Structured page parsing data
=== Section Start ===

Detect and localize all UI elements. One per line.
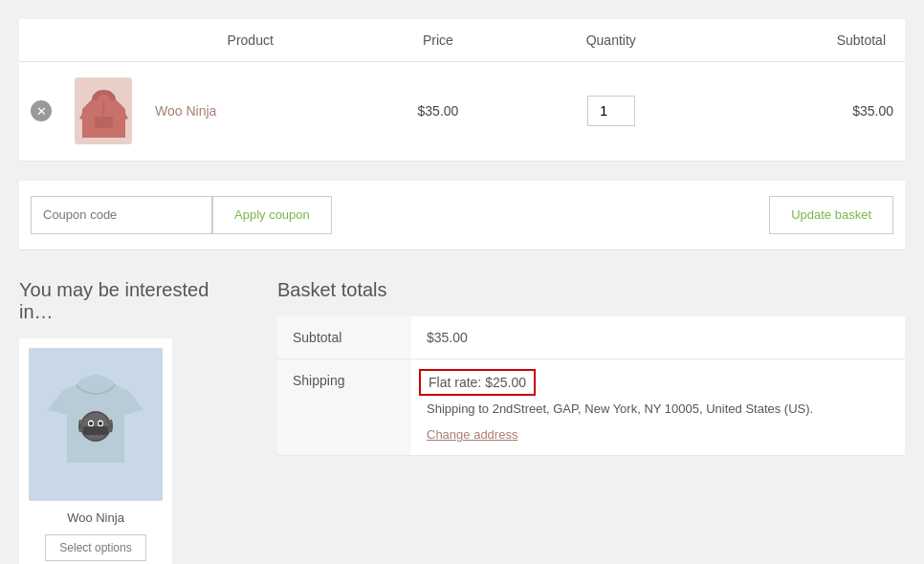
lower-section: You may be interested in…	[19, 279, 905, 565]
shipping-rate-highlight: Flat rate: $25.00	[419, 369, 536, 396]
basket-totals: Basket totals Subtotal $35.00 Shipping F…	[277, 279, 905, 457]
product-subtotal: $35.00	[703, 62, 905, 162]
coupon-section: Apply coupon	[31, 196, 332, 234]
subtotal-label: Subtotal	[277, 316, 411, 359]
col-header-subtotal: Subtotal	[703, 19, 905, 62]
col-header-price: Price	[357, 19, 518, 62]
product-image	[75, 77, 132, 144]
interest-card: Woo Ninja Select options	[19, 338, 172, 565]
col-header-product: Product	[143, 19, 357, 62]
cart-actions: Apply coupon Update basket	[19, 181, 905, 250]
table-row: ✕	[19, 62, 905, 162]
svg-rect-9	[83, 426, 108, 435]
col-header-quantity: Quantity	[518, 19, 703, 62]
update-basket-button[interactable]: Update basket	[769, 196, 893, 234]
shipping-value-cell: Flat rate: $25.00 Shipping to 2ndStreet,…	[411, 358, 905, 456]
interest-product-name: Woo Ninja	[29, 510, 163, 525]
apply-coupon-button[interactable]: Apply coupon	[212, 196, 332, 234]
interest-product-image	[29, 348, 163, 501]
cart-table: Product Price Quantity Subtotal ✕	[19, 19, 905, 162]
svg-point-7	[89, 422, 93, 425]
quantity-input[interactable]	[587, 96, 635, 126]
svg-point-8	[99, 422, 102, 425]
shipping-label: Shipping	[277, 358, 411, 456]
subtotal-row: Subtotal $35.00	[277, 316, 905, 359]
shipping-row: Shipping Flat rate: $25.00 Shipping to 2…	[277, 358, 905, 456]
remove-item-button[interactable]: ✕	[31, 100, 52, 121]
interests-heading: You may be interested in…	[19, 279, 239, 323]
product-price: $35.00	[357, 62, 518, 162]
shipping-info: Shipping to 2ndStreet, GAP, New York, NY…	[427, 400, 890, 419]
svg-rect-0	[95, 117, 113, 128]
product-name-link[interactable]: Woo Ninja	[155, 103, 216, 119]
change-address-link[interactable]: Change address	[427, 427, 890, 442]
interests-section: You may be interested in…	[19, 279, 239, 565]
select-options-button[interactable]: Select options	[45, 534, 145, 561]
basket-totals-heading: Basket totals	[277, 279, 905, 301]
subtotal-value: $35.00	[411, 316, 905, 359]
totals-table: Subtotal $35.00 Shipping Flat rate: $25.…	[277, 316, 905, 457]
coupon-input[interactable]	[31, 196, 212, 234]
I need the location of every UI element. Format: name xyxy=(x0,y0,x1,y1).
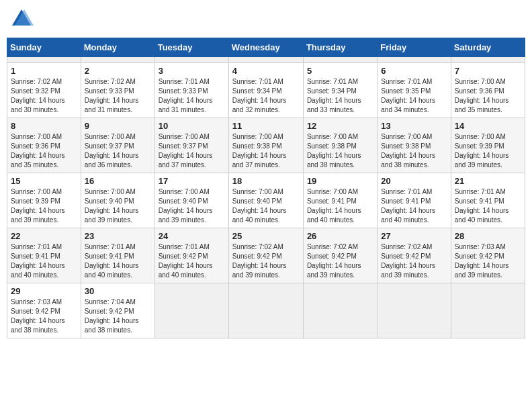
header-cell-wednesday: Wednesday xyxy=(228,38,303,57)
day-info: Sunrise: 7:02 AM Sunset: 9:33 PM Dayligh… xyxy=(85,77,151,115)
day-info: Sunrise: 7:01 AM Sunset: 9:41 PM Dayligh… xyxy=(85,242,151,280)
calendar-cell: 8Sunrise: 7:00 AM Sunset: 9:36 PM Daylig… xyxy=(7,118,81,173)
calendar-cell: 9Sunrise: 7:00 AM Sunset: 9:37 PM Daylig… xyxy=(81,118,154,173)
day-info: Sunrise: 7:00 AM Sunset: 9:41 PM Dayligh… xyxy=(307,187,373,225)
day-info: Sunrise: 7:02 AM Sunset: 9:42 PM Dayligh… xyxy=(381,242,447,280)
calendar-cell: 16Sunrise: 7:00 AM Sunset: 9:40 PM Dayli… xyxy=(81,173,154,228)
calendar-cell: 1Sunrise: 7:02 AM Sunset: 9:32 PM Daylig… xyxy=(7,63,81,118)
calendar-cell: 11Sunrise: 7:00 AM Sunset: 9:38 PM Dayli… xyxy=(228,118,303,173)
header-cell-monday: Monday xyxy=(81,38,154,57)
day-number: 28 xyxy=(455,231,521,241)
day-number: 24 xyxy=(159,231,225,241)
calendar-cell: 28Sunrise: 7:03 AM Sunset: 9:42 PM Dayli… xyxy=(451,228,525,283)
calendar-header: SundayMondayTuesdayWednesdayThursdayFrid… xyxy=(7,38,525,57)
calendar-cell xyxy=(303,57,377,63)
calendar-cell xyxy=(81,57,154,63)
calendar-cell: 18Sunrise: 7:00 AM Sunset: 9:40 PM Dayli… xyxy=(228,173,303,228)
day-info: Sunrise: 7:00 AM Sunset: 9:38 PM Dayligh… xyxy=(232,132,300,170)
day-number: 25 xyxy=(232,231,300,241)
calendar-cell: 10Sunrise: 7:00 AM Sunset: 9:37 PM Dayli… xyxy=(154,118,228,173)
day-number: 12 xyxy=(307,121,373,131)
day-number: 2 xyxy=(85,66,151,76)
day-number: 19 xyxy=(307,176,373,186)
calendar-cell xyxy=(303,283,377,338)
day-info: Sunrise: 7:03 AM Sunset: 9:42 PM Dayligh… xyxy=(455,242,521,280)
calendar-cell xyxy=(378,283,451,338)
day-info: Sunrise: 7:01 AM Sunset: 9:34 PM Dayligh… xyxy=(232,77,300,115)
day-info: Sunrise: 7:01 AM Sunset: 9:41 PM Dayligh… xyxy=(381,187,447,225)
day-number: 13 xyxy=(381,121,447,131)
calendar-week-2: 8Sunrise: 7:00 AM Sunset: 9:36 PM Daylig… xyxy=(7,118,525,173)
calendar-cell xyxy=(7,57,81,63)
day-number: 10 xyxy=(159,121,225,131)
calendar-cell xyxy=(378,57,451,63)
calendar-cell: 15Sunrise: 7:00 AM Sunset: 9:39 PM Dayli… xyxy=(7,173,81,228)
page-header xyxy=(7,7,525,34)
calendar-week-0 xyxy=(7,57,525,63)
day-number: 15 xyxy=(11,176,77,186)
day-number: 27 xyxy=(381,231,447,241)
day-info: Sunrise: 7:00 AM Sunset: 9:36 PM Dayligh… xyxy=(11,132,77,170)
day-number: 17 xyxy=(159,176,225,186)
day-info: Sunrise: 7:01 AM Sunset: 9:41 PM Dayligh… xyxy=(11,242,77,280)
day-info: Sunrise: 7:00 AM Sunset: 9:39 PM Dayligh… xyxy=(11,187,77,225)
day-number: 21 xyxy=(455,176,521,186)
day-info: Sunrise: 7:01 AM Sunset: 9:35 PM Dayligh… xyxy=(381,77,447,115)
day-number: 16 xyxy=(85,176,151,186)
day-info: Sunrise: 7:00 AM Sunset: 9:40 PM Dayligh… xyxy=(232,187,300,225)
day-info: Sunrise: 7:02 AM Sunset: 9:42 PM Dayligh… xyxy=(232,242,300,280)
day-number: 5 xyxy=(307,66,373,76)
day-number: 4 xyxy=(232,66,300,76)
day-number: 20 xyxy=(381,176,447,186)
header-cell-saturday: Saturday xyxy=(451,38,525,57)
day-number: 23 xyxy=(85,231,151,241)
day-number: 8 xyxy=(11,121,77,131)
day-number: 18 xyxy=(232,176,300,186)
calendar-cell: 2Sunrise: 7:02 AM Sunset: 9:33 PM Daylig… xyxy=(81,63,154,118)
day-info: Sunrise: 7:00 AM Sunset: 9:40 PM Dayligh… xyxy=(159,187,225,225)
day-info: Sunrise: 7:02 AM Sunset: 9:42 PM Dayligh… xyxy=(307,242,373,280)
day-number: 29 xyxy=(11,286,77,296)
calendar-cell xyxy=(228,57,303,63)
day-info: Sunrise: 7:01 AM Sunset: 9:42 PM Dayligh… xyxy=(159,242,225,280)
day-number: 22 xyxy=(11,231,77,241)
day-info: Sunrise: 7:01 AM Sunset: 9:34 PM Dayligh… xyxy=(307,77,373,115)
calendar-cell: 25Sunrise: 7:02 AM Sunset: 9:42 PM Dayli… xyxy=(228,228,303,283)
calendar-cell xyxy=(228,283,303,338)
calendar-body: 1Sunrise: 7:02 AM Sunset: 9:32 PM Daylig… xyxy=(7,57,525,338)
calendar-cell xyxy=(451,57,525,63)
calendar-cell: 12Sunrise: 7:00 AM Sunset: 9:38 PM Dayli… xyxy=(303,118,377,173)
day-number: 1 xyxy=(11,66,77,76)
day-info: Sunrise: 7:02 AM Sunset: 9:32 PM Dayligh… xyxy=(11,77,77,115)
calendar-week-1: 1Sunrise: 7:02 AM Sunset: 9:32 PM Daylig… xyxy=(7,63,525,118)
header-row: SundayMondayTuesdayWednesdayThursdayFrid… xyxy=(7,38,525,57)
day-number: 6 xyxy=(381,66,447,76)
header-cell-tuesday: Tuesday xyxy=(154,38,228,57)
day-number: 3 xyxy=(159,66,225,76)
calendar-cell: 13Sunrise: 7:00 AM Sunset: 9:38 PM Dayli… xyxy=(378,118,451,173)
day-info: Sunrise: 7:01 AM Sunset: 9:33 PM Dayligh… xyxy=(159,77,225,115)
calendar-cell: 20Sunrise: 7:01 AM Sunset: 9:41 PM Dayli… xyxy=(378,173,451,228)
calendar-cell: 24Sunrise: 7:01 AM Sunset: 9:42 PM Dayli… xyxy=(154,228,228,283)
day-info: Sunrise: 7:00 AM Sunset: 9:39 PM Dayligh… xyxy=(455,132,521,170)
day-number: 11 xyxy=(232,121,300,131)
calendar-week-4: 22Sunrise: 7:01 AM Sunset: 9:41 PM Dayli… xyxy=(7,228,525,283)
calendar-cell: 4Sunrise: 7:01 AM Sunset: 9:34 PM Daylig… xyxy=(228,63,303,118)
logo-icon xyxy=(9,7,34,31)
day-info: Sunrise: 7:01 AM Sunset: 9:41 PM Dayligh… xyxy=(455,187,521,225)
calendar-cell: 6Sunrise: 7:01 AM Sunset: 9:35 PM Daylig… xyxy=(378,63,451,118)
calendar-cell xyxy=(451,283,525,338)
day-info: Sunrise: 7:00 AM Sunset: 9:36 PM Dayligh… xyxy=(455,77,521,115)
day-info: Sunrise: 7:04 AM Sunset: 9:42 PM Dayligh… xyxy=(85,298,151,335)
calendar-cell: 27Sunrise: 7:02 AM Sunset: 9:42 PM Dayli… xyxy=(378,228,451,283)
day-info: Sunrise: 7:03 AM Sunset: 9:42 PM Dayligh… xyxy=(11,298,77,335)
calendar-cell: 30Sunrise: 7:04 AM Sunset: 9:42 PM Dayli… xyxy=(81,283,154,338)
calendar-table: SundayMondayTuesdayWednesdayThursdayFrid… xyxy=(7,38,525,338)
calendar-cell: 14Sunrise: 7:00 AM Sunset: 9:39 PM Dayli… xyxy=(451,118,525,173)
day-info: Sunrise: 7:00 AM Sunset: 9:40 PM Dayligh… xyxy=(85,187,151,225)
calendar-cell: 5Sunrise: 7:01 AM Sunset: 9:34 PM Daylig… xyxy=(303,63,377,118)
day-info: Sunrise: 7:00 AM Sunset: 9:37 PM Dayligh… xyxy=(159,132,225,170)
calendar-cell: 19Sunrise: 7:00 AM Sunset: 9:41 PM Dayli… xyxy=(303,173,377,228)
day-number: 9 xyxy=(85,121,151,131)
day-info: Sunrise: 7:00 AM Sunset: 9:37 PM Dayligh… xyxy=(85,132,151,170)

=== Section End ===

Reproduce every line in the records above that contains the word "Flat".

Answer to this task
shipping-rate-highlight: Flat rate: $25.00	[419, 369, 536, 396]
shipping-value-cell: Flat rate: $25.00 Shipping to 2ndStreet,…	[411, 358, 905, 456]
shipping-row: Shipping Flat rate: $25.00 Shipping to 2…	[277, 358, 905, 456]
totals-table: Subtotal $35.00 Shipping Flat rate: $25.…	[277, 316, 905, 457]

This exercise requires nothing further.